実は、どこへ行くのかまったく決めていなかったのだ。
芽衣子「駅ですか、汽車に乗るのですか?」
真緒「あ、いや、そうじゃないんだけど、ここからどこ行くか決めようかなって」
芽衣子「ここから」
真緒「うん、駅の観光案内とかのチラシ見たりして決めようかなって」
芽衣子「なるほど、さすがは魔王様」
真緒「いや、ちゃんと決めとけば良かったね」
芽衣子「しかし真緒様、旅館の女将に聞いたのですが、
この付近は特にこれといった場所はないようです」
真緒「あれ、そうなの?」
芽衣子「はい、観光地といえば数時間かかるような場所ばかりらしいのです」
真緒「んん、時間かかってちゃ行くだけになっちゃうよな」
芽衣子「……私は真緒様と一緒なのが重要ですからどこでも」
真緒「ありがと、でもせっかくだからね」
岸岡を喜ばせるためでもあったけど、
自分が観光をしたいという気持ちもあったので、
ぼくはチラシを手にとって行く先を思案した。
真緒「んーここは遠いな、ここから二時間」
芽衣子「他の場所も似たような時間がかかるようですね」
と、一緒にチラシを見ながら岸岡が言う。
確認してみると、たしかに所要時間が数時間ばかりのチラシだった。
真緒「まいったな」
芽衣子「………」
真緒「地元の人だけが知ってる名所~ってのが、近場で絶対あると思うんだけどな」
真緒「駅員さんに聞いてみようか?」
芽衣子「………」
真緒「岸岡?」
芽衣子「真緒様は、どこか行きたい場所がおありですか?」
真緒「いや、別にないよ。

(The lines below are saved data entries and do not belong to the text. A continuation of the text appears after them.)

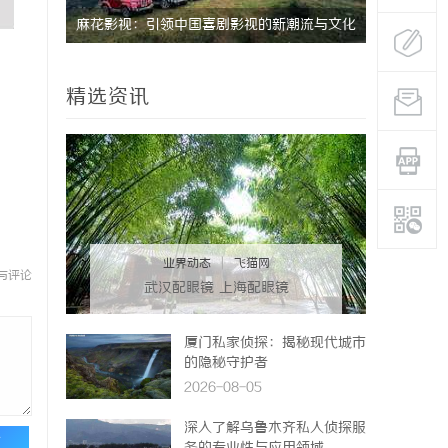
新潮流与文化
温婉灵动，一眼万年！久匠量身定制的眉眼
武汉配
唇，才是你整张脸的点睛之笔！淡颜系女生的
精选资讯
气质加分项
业界动态
|
飞猫网
与评论
武汉配眼镜 上海配眼镜
厦门私家侦探：揭秘现代城市
的隐秘守护者
2026-08-05
深入了解乌鲁木齐私人侦探服
论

良い場所があればそこにって感じだったしね」
芽衣子「………」
真緒「ん、岸岡はある?」
芽衣子「実は……女将から聞いたのですが、旅館の近くに静かで綺麗な神社があるというのです」
真緒「へぇ、神社ね」
芽衣子「ま、真緒様が嫌でないのなら、散歩でもしながらそこに……」
真緒「うん、仏閣巡りは好きだしな。ぼくは全然良いけど、岸岡は良いのか?あんまり面白くないんじゃない?」
芽衣子「そんな事はありません!
観光地等の人ごみよりも、私は静かな場所が好きなのです」
真緒「そっか、たしかに人ごみは疲れるからな」
芽衣子「………」
真緒「旅館に近いんだったらゆっくりできるしね。